5 ways to improve your high risk users campaign06 August 2018
High risk users (HRUs) hold the critical ‘keys to the kingdom’ of any organisation and, as such, represent a cybersecurity risk that no CISO should overlook.
Their privileged credentials make them a prime target. If their details were compromised, they could give a cybercriminal unparalleled access to your company’s most sensitive information.
As the cybersecurity landscape continues to evolve, we need more than just technical protections such as firewalls, anti-virus and access controls. Those may build our outward-facing ‘castle walls’ but, inside the keep, we also need a human firewall.
Cybercriminals will always find new ways to breach our defences, so a culture of ongoing awareness is vital.
And don’t forget, human error can also play a big part in cybersecurity incidents.
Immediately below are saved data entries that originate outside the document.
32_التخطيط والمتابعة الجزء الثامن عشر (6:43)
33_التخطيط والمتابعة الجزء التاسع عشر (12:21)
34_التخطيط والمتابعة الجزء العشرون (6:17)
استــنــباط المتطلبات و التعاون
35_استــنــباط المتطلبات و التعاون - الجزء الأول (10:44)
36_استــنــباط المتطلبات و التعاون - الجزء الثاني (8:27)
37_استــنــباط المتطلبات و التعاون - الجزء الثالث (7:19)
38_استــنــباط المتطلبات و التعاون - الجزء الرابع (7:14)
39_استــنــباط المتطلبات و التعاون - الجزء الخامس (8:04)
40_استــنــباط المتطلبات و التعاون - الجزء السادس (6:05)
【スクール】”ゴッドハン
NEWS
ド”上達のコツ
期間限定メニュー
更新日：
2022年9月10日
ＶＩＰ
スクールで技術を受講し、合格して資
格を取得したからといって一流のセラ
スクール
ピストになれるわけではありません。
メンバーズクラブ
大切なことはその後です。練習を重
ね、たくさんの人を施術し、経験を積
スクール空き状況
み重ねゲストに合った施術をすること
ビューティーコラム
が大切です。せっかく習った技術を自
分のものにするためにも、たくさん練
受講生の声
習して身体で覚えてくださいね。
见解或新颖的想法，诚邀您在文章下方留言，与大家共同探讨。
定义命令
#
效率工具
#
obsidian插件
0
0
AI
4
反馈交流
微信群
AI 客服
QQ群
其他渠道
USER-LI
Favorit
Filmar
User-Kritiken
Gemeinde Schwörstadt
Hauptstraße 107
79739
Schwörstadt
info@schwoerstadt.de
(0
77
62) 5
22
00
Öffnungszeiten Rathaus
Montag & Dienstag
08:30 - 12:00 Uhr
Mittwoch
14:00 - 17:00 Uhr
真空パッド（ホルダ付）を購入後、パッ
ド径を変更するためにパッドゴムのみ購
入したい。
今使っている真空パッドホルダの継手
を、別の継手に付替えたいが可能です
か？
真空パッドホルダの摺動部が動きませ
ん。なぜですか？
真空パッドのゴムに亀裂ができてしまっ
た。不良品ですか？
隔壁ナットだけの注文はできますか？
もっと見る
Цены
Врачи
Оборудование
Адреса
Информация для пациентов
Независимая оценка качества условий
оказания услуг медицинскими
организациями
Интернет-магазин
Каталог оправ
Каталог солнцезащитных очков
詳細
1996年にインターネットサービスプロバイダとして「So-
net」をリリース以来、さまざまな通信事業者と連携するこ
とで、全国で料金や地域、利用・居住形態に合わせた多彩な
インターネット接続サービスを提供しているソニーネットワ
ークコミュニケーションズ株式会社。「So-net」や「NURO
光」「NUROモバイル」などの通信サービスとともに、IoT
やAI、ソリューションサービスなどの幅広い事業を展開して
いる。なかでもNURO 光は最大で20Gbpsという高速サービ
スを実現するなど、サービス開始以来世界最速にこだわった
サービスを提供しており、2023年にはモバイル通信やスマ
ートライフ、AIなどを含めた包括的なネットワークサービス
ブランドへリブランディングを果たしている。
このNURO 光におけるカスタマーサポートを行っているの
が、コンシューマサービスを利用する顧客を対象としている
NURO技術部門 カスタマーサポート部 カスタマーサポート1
When it’s privileged employees, those mistakes can be even more costly.
Here are a few key suggestions to consider when planning your campaign for high risk users.
1. Engage with HRUs as people
Behind every role, there is a person handling your company’s sensitive data.
CISOs should empower these employees to be a robust front-line defence against cybersecurity risks.
Employees who understand why they need to change their behaviour are more likely to care and be motivated to engage with such change.
They are also more likely to engage when your awareness materials can be applied outside of the work environment.
By reinforcing how behaviours around cybersecurity can help them and their family at home, you are giving them more reasons to care about what you have to say.
This holistic approach can demonstrate that you understand them as people, as well as handlers of your company’s information.
2. Focus groups
CISOs need to understand their company’s office culture and where the knowledge gaps are.
Focus groups are an effective analysis tool that can help you do this. Use them to investigate behaviours and establish what will work best for your HRUs.
Using focus groups will allow you to hear what your HRUs have to say and understand their fears, motivations, values and awareness. With that knowledge, you can tailor training specifically to them.
Discussion platforms such as focus groups can add a human element to your research, especially if you are using a traditional but less personal survey. It will give you a deeper understanding of quantitative data and the explanations behind responses.
The groups can also be a great source of real-life anecdotes that can add context for best practice behaviour and help your HRUs understand the ‘why?’ behind the need for behavioural change.
3. Face-to-face training
It’s important to not simply rely on Powerpoint slides, leaflets or e-Learning courses as your primary awareness training channels.
While these can be effective and certainly reduce costs, there are circumstances where face-to-face training is the more effective learning solution.
This type of training can provide focus because there are no phone calls, emails or colleagues to distract employees. It takes them out of their usual environment and puts them in one designed to achieve a specific goal.
Face-to-face training provides a safe environment for employees to raise, in confidence, the problems they face and gives them the opportunity to ask questions and establish a dialogue with the instructor. They are also able to practice their newly acquired skills with the instructor and understand how to apply them in the real world.
In the training room, they can break down departmental barriers and build relationships with each other to share experiences, advice and support. Encouraging people from different business units to interact in this way can help foster better inter-departmental working relationships.
4. Get support from management and the board
Training employees only goes so far – you also need support from management and the board for your campaign to be successful.
Of course, if top executives lead by example, it shows that the rules apply to them too and gives your users a clear incentive to comply. It says that your key messages and best security practices are important and must be followed.
But, also ensure your middle management teams understand the importance of your HRU campaign; getting them to champion it is vital. Privileged users are often some of the most critical resources in your organisation and their time is at a premium.
5. What’s in a name?
Possibly quite a lot when it comes to convincing employees to make meaningful changes in their behaviour. And while ‘high risk user’ may work well for the information security team, what does that term imply to those being labelled?
‘High risk’ has potentially negative connotations that could make them feel they are the ones at risk, or that their behaviour is ‘risky’ – which is not the case.
CISOs and information security teams need to think about how HRUs work every day and understand what their roles entail.
Consider referring to them as ‘privileged users’ to give them recognition of how their level of access sets them apart from other employees, especially when communicating with them directly.
High risk users present a unique challenge for CISOs, so it’s important to plan your engagement campaign carefully to guarantee its success.
HRUs may feel under pressure from their extra privileges because they don’t want to be the ones to cause a security incident.
You need to do your research and listen to what your HRUs have to say to truly understand the people behind the roles, the culture they work in and the issues they face every day.
Don’t be afraid to try something different and remember, an informed campaign is an effective campaign.